(Extracted page text data)
⁂

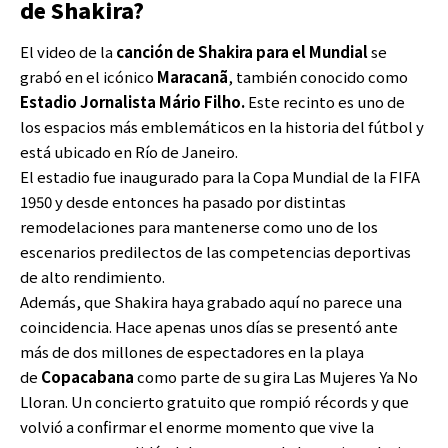
de Shakira?
El video de la
canción de Shakira para el Mundial
se
grabó en el icónico
Maracanã
, también conocido como
Estadio Jornalista Mário Filho.
Este recinto es uno de
los espacios más emblemáticos en la historia del fútbol y
está ubicado en Río de Janeiro.
El estadio fue inaugurado para la Copa Mundial de la FIFA
1950 y desde entonces ha pasado por distintas
remodelaciones para mantenerse como uno de los
escenarios predilectos de las competencias deportivas
de alto rendimiento.
Además, que Shakira haya grabado aquí no parece una
coincidencia. Hace apenas unos días se presentó ante
más de dos millones de espectadores en la playa
de
Copacabana
como parte de su gira Las Mujeres Ya No
Lloran. Un concierto gratuito que rompió récords y que
volvió a confirmar el enorme momento que vive la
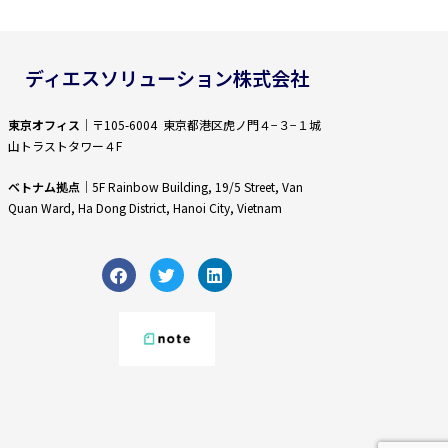
ディエスソリューション株式会社
東京オフィス
｜〒105-6004 東京都港区虎ノ門４−３−１城
山トラストタワー４F
ベトナム拠点
｜5F Rainbow Building, 19/5 Street, Van
Quan Ward, Ha Dong District, Hanoi City, Vietnam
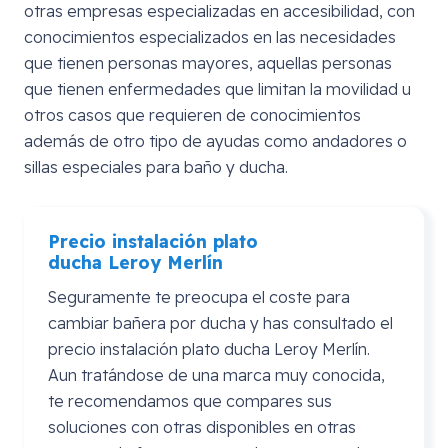
otras empresas especializadas en accesibilidad, con
conocimientos especializados en las necesidades
que tienen personas mayores, aquellas personas
que tienen enfermedades que limitan la movilidad u
otros casos que requieren de conocimientos
además de otro tipo de ayudas como andadores o
sillas especiales para baño y ducha.
Precio instalación plato
ducha
Leroy
Merlín
Seguramente te preocupa el coste para
cambiar bañera por ducha y has consultado el
precio instalación plato ducha Leroy Merlín.
Aun tratándose de una marca muy conocida,
te recomendamos que compares sus
soluciones con otras disponibles en otras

⁂

▶ [ASSIGNMENT]: The expected output is the lines from the one with "Aun tratándose de" through the end of the data, exactly as written and nothing more.

▶ [SOLUTION TO THE EXERCISE]:
Aun tratándose de una marca muy conocida,
te recomendamos que compares sus
soluciones con otras disponibles en otras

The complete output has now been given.